BY JONATHAN VALANIA Tommy Stinson was the bass player in the The Replacements. He also played bass in Guns N’ Roses for nearly 20 years, and Soul Asylum for two albums, and played guitar and sang and wrote songs for Bash N’ Pop and Perfect and made solo albums. (For the in-depth 411 on Tommy Stinson’s life after The Replacements, check out this Rolling Stone profile from a couple years back.) But above all things Tommy Stinson was — along with his brother Bob on guitar, drummer Chris Mars and singer-guitarist Paul Westerberg, arguably one of the greatest songwriters of the last 40 years — in The motherfucking Replacements.
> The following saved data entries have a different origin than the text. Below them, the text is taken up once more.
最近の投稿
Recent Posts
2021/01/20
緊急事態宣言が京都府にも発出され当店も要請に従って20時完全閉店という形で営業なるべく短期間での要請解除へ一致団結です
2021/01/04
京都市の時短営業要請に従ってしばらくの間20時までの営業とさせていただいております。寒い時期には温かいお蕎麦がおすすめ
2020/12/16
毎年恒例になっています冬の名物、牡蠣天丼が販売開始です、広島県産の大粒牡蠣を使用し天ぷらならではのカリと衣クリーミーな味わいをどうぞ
You kids gotta understand what a big fucking deal that is/was. At the height of their powers, The Replacements were a perfect storm of glitter, hairspray and doom. Live, they were shambolic and alcoholic, on record they were dog-eared glory, the original inglorious bastards. They were junkyard dogs with hearts of gold. The Replacements were made to be broken. And they were good at breaking things: themselves mostly, but also the will of their audience, their unshakable bond with rock critics, their indie cred, the unrealistic expectations of major labels and the maxed out expense accounts that went with them, and on a good night, the ceiling on greatness. Because when the booze was in the seventh house and Westerberg and the Brothers Stinson aligned with Mars — The Replacements were the greatest rock n’ roll band on Earth. Period. The end. In advance of Stinson’s performance at South Philly Van Club on Wednesday with his acoustic duo Cowboys in the Campfire, we got him on the horn to talk about the past, the present and what comes next.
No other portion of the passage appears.